◆ Instructions to follow: Go through the data below. Pull out every line that has the word "checkbox".
+++ Dataset records +++
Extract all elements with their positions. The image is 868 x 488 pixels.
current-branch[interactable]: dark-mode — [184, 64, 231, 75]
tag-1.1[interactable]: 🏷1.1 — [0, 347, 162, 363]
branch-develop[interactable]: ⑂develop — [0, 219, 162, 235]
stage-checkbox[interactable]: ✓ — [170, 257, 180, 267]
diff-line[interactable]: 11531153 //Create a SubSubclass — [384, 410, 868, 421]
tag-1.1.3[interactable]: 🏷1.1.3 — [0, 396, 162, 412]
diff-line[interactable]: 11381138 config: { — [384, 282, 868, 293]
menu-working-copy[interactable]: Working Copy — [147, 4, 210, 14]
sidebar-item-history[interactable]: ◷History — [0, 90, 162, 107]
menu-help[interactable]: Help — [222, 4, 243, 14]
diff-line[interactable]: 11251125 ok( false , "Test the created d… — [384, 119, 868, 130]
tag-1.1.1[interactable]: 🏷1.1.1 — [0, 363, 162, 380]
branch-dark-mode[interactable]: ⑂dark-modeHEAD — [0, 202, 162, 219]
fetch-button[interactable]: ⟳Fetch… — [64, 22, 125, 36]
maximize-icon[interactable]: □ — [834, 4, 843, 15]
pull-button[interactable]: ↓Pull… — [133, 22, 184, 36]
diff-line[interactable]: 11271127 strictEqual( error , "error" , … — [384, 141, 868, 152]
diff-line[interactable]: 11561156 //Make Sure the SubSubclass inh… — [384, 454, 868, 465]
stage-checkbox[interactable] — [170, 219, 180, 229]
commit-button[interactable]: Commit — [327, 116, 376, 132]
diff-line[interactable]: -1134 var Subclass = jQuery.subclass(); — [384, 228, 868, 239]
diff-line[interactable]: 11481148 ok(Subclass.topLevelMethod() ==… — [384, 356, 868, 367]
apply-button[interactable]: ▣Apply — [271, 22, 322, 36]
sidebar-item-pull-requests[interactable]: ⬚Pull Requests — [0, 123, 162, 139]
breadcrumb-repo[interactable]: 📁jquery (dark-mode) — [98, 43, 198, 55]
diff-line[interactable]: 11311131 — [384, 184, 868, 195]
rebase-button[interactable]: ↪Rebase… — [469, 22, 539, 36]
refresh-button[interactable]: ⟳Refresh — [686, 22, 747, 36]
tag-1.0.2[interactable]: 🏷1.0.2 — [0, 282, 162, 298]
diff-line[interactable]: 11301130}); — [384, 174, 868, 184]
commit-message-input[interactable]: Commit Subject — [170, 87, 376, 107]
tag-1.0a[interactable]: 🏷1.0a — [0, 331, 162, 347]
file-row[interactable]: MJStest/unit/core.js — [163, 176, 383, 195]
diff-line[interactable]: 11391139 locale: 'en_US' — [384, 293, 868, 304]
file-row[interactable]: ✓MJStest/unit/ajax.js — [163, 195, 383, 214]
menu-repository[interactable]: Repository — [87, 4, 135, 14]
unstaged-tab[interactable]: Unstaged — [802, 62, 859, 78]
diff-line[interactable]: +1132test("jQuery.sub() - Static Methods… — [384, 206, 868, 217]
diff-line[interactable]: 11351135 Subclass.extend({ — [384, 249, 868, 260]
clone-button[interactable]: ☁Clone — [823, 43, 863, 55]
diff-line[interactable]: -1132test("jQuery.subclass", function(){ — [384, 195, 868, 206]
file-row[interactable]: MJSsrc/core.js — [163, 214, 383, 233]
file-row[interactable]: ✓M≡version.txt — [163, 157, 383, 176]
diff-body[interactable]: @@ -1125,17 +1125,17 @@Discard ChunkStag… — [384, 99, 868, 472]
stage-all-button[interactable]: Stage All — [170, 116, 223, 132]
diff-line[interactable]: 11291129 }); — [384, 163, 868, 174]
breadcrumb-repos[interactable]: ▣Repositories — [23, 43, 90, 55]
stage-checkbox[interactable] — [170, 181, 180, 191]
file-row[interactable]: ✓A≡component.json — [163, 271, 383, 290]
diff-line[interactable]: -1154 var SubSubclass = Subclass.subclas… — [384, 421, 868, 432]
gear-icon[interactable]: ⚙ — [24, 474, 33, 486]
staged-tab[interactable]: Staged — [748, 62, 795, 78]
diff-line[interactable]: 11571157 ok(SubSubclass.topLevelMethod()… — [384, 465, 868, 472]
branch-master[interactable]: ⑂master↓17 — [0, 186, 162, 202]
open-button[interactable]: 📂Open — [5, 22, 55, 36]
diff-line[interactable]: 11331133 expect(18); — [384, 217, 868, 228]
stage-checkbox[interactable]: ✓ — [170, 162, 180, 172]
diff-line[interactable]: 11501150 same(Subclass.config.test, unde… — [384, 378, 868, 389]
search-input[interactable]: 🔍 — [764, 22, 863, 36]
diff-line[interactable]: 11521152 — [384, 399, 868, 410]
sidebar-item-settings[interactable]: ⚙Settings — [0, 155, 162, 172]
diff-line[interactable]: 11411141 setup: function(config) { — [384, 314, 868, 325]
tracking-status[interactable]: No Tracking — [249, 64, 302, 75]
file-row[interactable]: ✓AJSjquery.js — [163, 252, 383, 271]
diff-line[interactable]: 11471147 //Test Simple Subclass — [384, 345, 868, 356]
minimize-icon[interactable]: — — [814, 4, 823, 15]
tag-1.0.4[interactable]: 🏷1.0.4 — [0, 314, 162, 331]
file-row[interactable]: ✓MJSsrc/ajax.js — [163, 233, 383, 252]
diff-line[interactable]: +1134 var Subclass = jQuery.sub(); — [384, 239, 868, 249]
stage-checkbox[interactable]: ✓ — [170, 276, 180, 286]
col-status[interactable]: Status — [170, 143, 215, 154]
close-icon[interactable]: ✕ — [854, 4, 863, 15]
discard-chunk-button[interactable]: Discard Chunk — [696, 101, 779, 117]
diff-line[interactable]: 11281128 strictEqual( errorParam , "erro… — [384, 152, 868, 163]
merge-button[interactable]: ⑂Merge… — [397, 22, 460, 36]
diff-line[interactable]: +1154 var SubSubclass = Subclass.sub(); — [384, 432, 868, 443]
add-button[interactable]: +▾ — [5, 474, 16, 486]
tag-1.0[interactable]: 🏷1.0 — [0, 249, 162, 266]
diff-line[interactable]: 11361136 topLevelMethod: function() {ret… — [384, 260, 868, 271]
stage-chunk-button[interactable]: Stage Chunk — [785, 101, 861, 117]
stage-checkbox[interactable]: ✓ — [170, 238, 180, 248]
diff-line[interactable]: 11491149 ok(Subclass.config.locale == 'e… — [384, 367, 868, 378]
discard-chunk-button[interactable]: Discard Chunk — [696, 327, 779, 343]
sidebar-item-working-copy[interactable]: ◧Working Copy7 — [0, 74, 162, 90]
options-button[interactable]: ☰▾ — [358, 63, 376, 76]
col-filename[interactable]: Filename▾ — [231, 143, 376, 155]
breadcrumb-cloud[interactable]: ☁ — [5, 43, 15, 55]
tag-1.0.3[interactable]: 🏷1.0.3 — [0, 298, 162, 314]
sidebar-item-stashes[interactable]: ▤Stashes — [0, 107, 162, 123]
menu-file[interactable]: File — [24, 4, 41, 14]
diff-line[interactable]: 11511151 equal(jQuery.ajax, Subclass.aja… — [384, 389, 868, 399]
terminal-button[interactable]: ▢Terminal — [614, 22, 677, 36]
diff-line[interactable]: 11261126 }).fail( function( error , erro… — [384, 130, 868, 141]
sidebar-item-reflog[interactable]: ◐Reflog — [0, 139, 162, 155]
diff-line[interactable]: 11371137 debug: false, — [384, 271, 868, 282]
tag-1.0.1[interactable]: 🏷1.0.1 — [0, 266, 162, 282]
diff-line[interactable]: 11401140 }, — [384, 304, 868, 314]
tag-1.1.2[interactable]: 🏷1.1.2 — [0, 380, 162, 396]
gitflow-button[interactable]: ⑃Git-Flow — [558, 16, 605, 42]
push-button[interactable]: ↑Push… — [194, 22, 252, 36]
+++
◆ Answer area:
stage-checkbox[interactable]: ✓ — [170, 257, 180, 267]
stage-checkbox[interactable] — [170, 219, 180, 229]
stage-checkbox[interactable] — [170, 181, 180, 191]
stage-checkbox[interactable]: ✓ — [170, 162, 180, 172]
stage-checkbox[interactable]: ✓ — [170, 276, 180, 286]
stage-checkbox[interactable]: ✓ — [170, 238, 180, 248]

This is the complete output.